OpenAI’s biggest worry isn’t DeepSeek
DeepSeek accelerated timelines, but we will just be accelerating, not changing course
Since DeepSeek R1’s release, there’s been an avalanche of opinions on topics ranging from Nvidia, Chinese AI supremacy, and my favorite, Jevon’s Paradox. Unfortunately, separating signal from noise difficult has been difficult, due to the sheer volume of opinions.
In this post, I will discuss DeepSeek’s actual impact on the AI ecosystem, versus just hype and speculations. In last week’s post, I predicted DeepSeek will climb virally to enter the U.S. consumer and enterprise markets. Well, it has happened (now available on AWS and Azure) - so now what?
Internet sentiment is fickle: the pendulum shifted overnight from “OpenAI will be an undisputed winner” to “OpenAI has no moat, because China and Meta will commoditize AI models”. The truth is somewhere in between.
So we will think deeper about how exactly DeepSeek may affect the “current order” led by OpenAI and Nvidia.

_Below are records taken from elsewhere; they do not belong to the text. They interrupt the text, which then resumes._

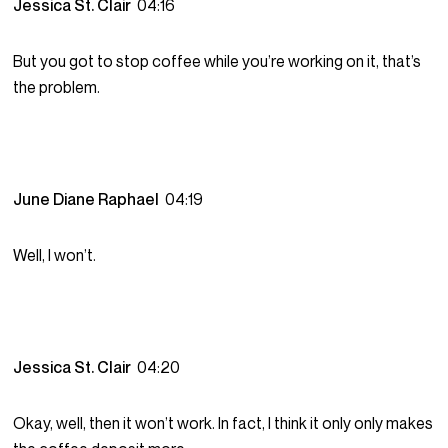
Jessica St. Clair
04:16
But you got to stop coffee while you’re working on it, that’s
the problem.
June Diane Raphael
04:19
Well, I won’t.
Jessica St. Clair
04:20
Okay, well, then it won’t work. In fact, I think it only only makes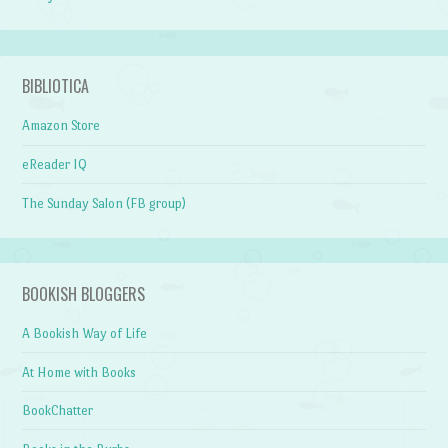
BIBLIOTICA
Amazon Store
eReader IQ
The Sunday Salon (FB group)
BOOKISH BLOGGERS
A Bookish Way of Life
At Home with Books
BookChatter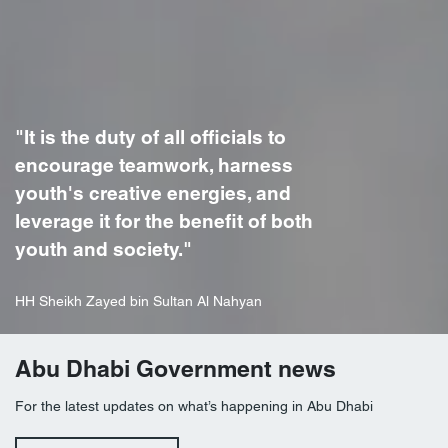
"It is the duty of all officials to
encourage teamwork, harness
youth's creative energies, and
leverage it for the benefit of both
youth and society."
HH Sheikh Zayed bin Sultan Al Nahyan
Abu Dhabi Government news
For the latest updates on what’s happening in Abu Dhabi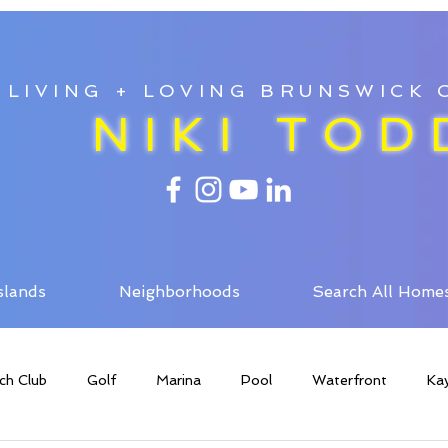
LIVING + LOVING BRUNSWICK
NIKI TOD
slands
Neighborhoods
Search All Home
ch Club
Golf
Marina
Pool
Waterfront
Ka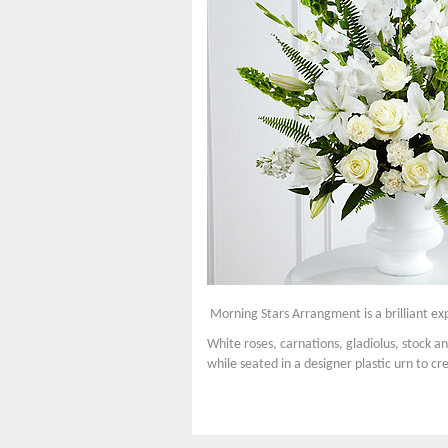
Morning Stars Arrangment is a brilliant exp
White roses, carnations, gladiolus, stock a
while seated in a designer plastic urn to cr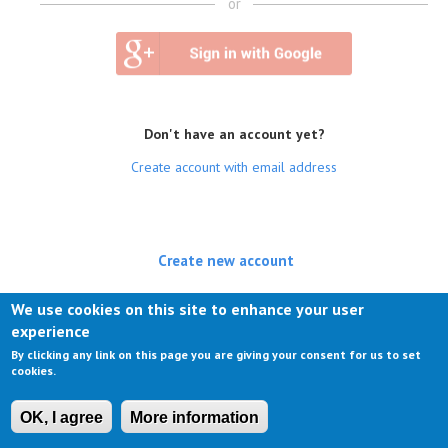
or
Don't have an account yet?
Create account with email address
Create new account
(active tab)
Log in
We use cookies on this site to enhance your user
experience
Request new password
By clicking any link on this page you are giving your consent for us to set
cookies.
OK, I agree
More information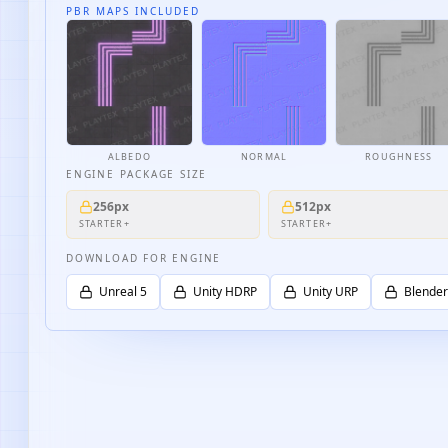
PBR MAPS INCLUDED
ALBEDO
NORMAL
ROUGHNESS
ENGINE PACKAGE SIZE
256px
512px
STARTER+
STARTER+
DOWNLOAD FOR ENGINE
Unreal 5
Unity HDRP
Unity URP
Blender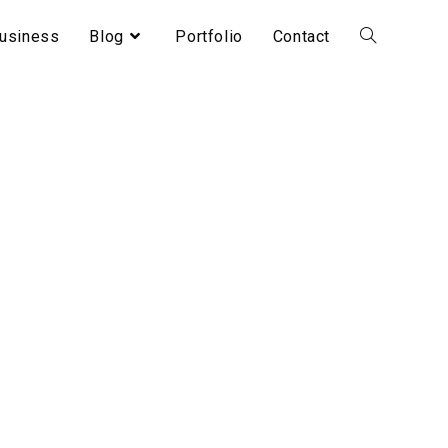
usiness
Blog
Portfolio
Contact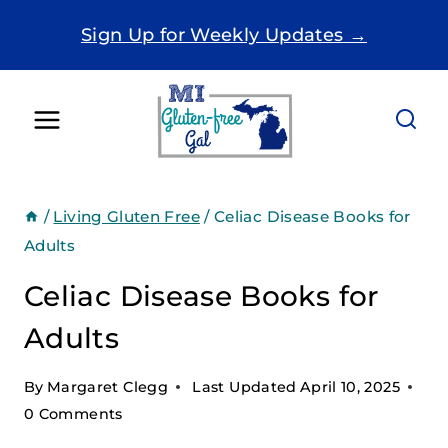
Skip
Sign Up for Weekly Updates →
to
content
/
Living Gluten Free
/
Celiac Disease Books for
Adults
Celiac Disease Books for
Adults
By
Margaret Clegg
Last Updated
April 10, 2025
0 Comments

OpenAI Will Be Just Fine, the Speed of Enterprise AI Adoption is the Main Issue
One of the biggest contributions of DeepSeek was showing that simple reinforcement learning approach - and not complicated tree search, etc - can produce reasoning models. Also, DeepSeek independently confirmed that spending more compute during inference time produces better results. Lastly, DeepSeek laid out a path for another 2-5x in cost optimizations in LLM training.

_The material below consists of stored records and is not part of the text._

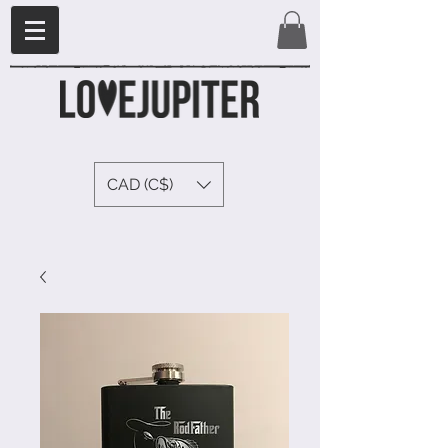
CAD (C$)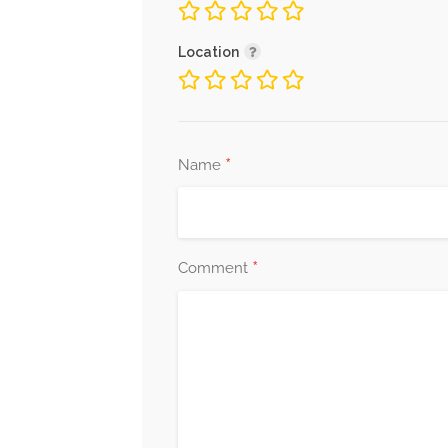
Location
*
Name
*
Comment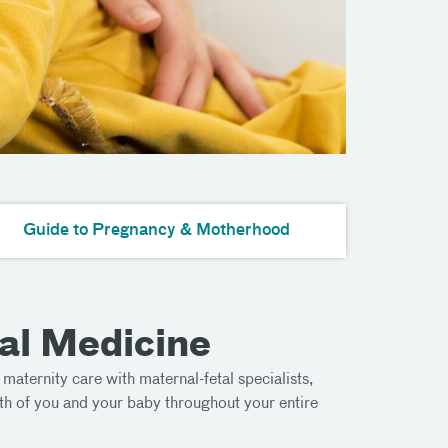
Guide to Pregnancy & Motherhood
al Medicine
k maternity care with maternal-fetal specialists,
th of you and your baby throughout your entire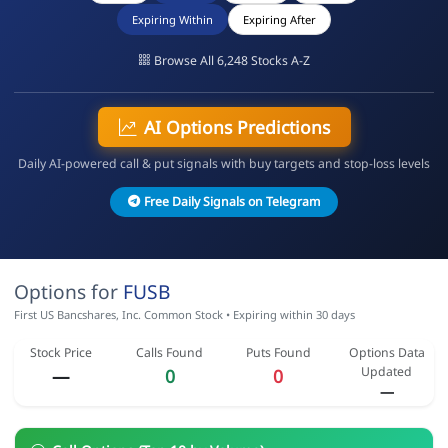
Expiring Within
Expiring After
Browse All 6,248 Stocks A-Z
AI Options Predictions
Daily AI-powered call & put signals with buy targets and stop-loss levels
Free Daily Signals on Telegram
Options for
FUSB
First US Bancshares, Inc. Common Stock • Expiring within 30 days
Stock Price
Calls Found
Puts Found
Options Data
Updated
—
0
0
—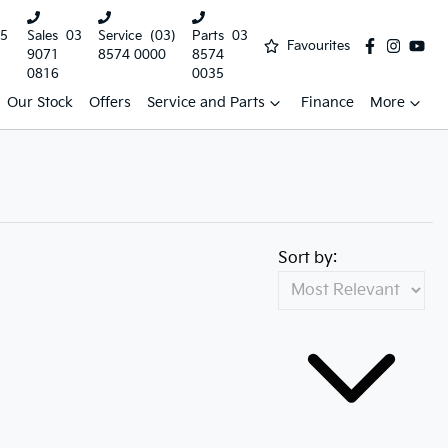
5
Sales
03
Service
(03)
Parts
03
Favourites
9071
8574 0000
8574
0816
0035
Our Stock
Offers
Service and Parts
Finance
More
Sort by:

But if these things are true, then it also proved that OpenAI - which has been sitting on these insights about reasoning models for at least a full year - has been quietly climbing up the scaling law curves. Of course, OpenAI had to bear the extra cost of innovation by being the pioneer, but many people are not fully respecting the importance of OpenAI’s lead.